The stones wouldn't have gone far, unless they were blown up. The hedges would be subject to routine wear-and-tear in peacetime, such as storm damage when a tree was uprooted, etc. So I'm sure they were familiar with the requirements for repairing them. The need wouldn't be pressing, France had a lot of things that needed fixing after the war.
While that's certainly true...the area was far more livestock oriented then than now, it's gotten to be very arable. I remember reading personal account of 1944 that mentioned the all-pervading reek of rotting flesh in the weeks after D-Day because of all the slaughtered livestock bloating in the summer sun. I wonder how they dealt with re-closing the field enclosures - and all the unspent munitions laying around? We know all about mine clearance after the war...but somewhere like the Bocage there must have been a lot else too...

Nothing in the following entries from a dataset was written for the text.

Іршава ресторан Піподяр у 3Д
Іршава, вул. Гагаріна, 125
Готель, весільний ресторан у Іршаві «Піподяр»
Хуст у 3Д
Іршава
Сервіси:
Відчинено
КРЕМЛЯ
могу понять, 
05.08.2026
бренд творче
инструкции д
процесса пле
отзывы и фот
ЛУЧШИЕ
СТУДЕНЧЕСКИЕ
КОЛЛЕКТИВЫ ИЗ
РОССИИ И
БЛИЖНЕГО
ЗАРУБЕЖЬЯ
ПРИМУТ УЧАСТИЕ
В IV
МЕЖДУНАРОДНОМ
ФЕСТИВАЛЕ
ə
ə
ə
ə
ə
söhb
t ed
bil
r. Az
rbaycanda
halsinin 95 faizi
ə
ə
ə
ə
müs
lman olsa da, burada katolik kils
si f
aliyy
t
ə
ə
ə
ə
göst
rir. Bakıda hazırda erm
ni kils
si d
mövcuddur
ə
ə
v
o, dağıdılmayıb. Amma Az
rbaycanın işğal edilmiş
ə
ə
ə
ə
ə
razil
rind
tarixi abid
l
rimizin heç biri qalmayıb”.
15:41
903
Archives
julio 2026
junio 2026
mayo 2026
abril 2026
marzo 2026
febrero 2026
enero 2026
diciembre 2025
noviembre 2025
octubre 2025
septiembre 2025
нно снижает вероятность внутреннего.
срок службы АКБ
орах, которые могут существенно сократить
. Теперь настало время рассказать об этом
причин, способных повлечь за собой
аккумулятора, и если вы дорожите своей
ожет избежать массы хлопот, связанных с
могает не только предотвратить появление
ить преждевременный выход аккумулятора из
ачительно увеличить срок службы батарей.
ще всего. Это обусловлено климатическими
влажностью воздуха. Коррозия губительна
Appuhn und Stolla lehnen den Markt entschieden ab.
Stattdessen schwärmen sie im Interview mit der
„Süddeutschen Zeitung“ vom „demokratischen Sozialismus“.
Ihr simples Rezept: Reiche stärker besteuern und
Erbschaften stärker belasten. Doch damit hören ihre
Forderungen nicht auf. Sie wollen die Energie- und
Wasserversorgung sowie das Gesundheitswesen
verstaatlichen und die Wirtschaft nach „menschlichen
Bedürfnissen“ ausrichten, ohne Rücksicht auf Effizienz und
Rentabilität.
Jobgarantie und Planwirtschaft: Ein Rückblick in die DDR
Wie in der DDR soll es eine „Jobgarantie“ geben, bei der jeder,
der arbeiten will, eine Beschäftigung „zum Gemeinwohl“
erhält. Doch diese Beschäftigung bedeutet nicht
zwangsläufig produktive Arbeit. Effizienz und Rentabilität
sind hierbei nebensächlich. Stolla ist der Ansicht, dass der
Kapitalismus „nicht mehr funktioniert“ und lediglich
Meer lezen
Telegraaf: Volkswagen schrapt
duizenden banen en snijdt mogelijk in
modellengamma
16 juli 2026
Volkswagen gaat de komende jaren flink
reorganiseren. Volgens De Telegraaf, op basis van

Phylo, that is one thing Mr. Sanford mentioned when we were talking about his book. He said in some areas it was so strong and you couldn't get away from it, as they were static and the dead cows were everywhere. He said it made it hard to eat their meals. They arranged a truce with Germans one afternoon to allow the locals to bury as many of the dead livestock as they could. He said that during the drive through the Falaise Gap, it was horrendous as the rotting flesh was combined with burning flesh over a large area.

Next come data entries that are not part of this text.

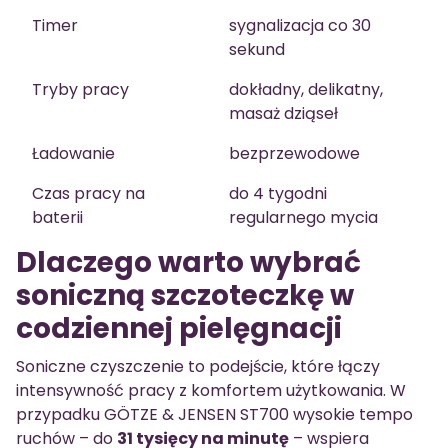
Timer
sygnalizacja co 30
sekund
Tryby pracy
dokładny, delikatny,
masaż dziąseł
Ładowanie
bezprzewodowe
Czas pracy na
do 4 tygodni
baterii
regularnego mycia
Dlaczego warto wybrać
soniczną szczoteczkę w
codziennej pielęgnacji
Soniczne czyszczenie to podejście, które łączy
intensywność pracy z komfortem użytkowania. W
przypadku GÖTZE & JENSEN ST700 wysokie tempo
ruchów – do
31 tysięcy na minutę
– wspiera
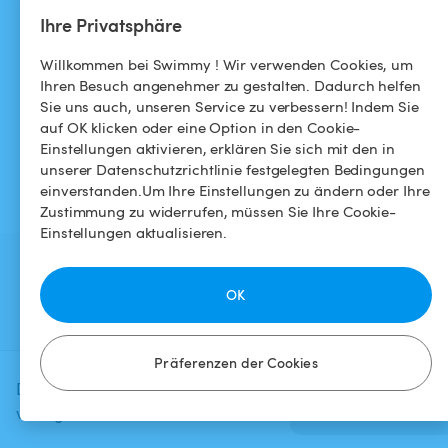
Allgemeine
Instagram
Ihre Privatsphäre
Geschäftsbedingungen
Willkommen bei Swimmy ! Wir verwenden Cookies, um
Datenschutzbestimmungen
Ihren Besuch angenehmer zu gestalten. Dadurch helfen
Sie uns auch, unseren Service zu verbessern! Indem Sie
Impressums
auf OK klicken oder eine Option in den Cookie-
Einstellungen aktivieren, erklären Sie sich mit den in
unserer Datenschutzrichtlinie festgelegten Bedingungen
einverstanden.Um Ihre Einstellungen zu ändern oder Ihre
Zustimmung zu widerrufen, müssen Sie Ihre Cookie-
Einstellungen aktualisieren.
OK
Präferenzen der Cookies
Diese Anzeige ist derzeit nicht
Verfügbarkeit
prüfen
verfügbar.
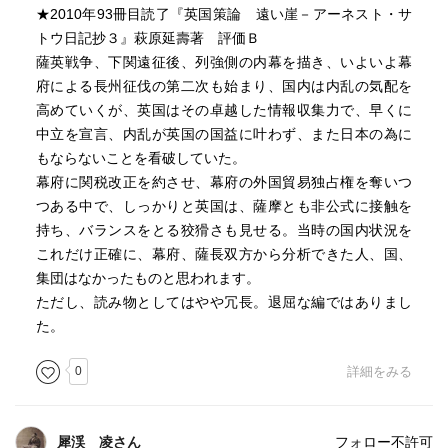
★2010年93冊目読了『英国策論 遠い崖－アーネスト・サ
トウ日記抄３』萩原延壽著 評価Ｂ
薩英戦争、下関遠征後、列強側の内幕を描き、いよいよ幕
府による長州征伐の第二次も始まり、国内は内乱の気配を
高めていくが、英国はその卓越した情報収集力で、早くに
中立を宣言、内乱が英国の国益に叶わず、また日本の為に
もならないことを看破していた。
幕府に関税改正を約させ、幕府の外国貿易独占権を奪いつ
つある中で、しっかりと英国は、薩摩とも非公式に接触を
持ち、バランスをとる狡猾さも見せる。当時の国内状況を
これだけ正確に、幕府、薩長双方から分析できた人、国、
集団はなかったものと思われます。
ただし、読み物としてはやや冗長。退屈な編ではありまし
た。
0
詳細をみる
犀渓 凌さん
フォロー不許可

That may be so with the advantage of hind sight. The infamous phase lines were just interpolations between d day and the D+90 target lodgement area. . http://www.ibiblio.org/hyperwar/UN/Canada/CA/Victory/sk/Victory-4.jpg There is quite a lot of close country in France. The whole US sector is pretty much hedgerow country in the D - D+17 lines. The US advance West into Brittany would all have been through stone wall and hedgerow country. Although the area between caen and Falaise is open country, the area north east of Falaise and between the Dives and Seine is all woods and hedgerows.
Isn't that true with any weapon.? You mark a map (these four fields here) and tell the pilots to burn it to the ground. Would it be different than ay other time Napalm was used.? Thank You
No, but you point out that this is a problem for any weapon, and the reason that the fighting was so hard. One small walled hard point after another. The Germans would have fallen back just before they were overrun and the Allies would have to attack the next one all over again. The Culin cutters allowed the tanks to strike at several points at once and disrupt enemy withdrawal with cross-fires.
Just read in Roosevelt's Centurions the Marshall told an interviewer that intelligence hadn't told them about the hedgerows until it was too late. (He also told the interviewer not to print that.)